Not true, for example, the Church holds that the definition of Marriage applies to others, not just Roman Catholics.
In addition, we Confess ONE Baptism. There really is only the Catholic Church that anyone can be Baptized into, for there is no other Body of Christ.
The catechism defines what heresy is, it does not say who IS one, or give us the right to apply the label to anyone. There is a difference between a definition and a flesh, blood, and soul person. Modern day Protestants are not heretics and should not be labeled as such.
I did not say that I had that authority, I will say that the Church does, and therefore I must accept any whom the Church states commits the errors outlined in CCC 2089
There is plenty of searchable discussion on this by authoritative posters here.

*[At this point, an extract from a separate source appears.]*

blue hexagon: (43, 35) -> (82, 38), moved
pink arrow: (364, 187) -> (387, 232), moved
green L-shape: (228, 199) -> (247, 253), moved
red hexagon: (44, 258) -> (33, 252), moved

Such as the Catholic Encylopedia
** The heretical tenets may be ignorance of the true creed, erroneous judgment, imperfect apprehension and comprehension of dogmas: in none of these does the will play an appreciable part, wherefore one of the necessary conditions of sinfulness–free choice–is wanting and such heresy is merely objective, or material. **
That would be material heresy, not sinful, but the term would still apply to someone, for example, who denies the Authority of the Papacy, or the doctrine of the Assumption.

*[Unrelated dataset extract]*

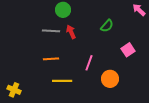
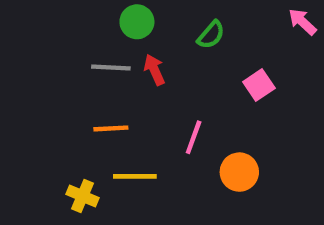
green semicircle: (107, 26) -> (211, 35), moved
pink square: (128, 50) -> (259, 85), moved
yellow cross: (14, 90) -> (83, 196), moved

I am not saying that such a person, as described above, is consider by the Church to be guiltily of anything, or in sin because of it ( quite to the contrary) , but they still are a material heretic.
Heresy thus willed is imputable to the subject and carries with it a varying degree of guilt; it is called formal, because to the material error it adds the informative element of “freely willed”.
And this is formal heresy, specifically willed.